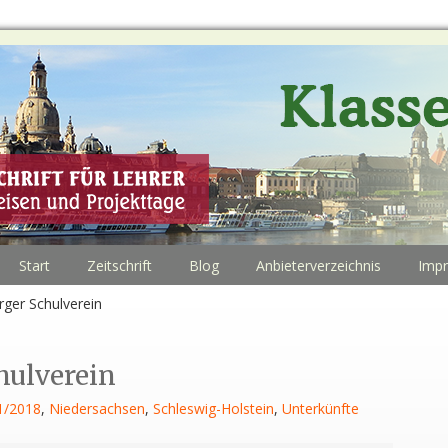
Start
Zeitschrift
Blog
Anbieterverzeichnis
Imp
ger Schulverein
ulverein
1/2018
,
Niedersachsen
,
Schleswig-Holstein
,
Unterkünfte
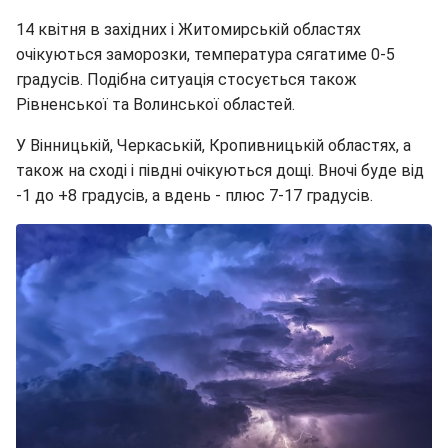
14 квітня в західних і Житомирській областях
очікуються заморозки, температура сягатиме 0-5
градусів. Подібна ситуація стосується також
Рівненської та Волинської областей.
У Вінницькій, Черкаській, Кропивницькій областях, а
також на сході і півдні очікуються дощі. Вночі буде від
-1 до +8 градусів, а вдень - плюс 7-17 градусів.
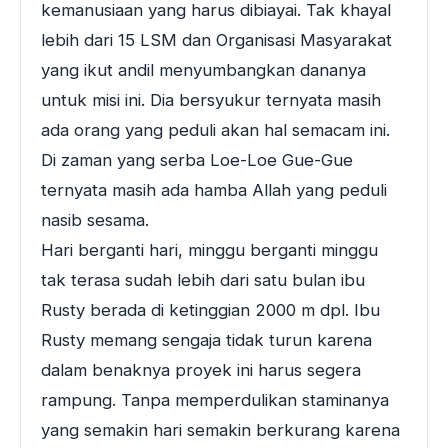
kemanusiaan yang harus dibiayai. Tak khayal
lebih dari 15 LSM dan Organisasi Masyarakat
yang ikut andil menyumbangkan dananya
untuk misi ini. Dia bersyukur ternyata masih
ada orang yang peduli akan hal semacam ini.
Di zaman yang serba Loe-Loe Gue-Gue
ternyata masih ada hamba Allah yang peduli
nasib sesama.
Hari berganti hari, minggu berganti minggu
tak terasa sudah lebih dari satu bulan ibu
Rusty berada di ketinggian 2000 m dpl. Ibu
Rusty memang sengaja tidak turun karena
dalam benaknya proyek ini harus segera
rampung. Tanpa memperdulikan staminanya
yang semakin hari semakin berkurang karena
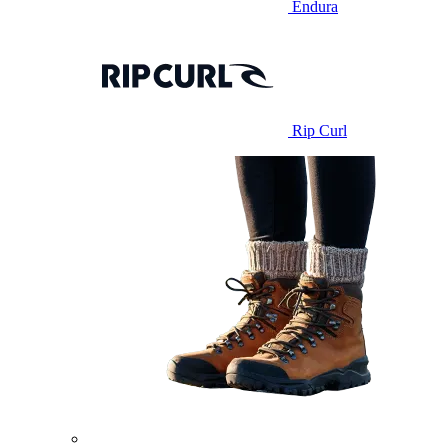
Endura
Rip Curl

---

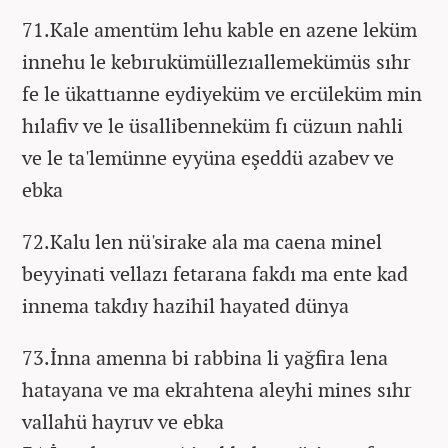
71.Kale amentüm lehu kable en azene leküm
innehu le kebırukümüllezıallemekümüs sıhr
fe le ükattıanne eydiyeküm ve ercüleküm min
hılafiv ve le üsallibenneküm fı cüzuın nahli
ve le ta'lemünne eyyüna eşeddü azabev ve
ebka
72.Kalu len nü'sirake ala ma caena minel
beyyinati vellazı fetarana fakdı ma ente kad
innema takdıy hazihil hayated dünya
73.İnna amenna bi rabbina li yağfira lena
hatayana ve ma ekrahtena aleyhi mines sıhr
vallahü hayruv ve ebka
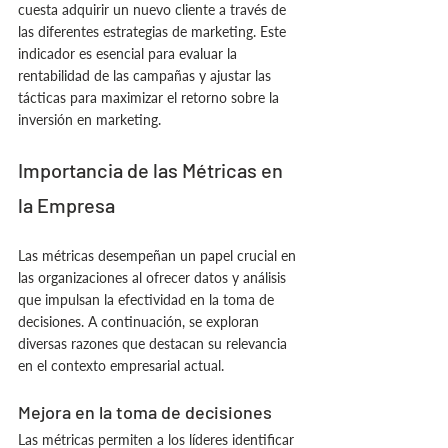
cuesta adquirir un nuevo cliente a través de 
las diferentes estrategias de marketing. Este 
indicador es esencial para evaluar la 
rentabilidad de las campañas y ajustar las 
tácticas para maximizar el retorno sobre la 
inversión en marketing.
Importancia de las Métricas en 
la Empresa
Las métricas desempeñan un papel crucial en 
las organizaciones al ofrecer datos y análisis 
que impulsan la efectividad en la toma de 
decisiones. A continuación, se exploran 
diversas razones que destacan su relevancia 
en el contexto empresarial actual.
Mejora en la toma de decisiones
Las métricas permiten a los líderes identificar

▶ _Task to complete_
Copy down every line of the material above that includes the string "областях".

▶ _Task output_
14 квітня в західних і Житомирській областях
У Вінницькій, Черкаській, Кропивницькій областях, а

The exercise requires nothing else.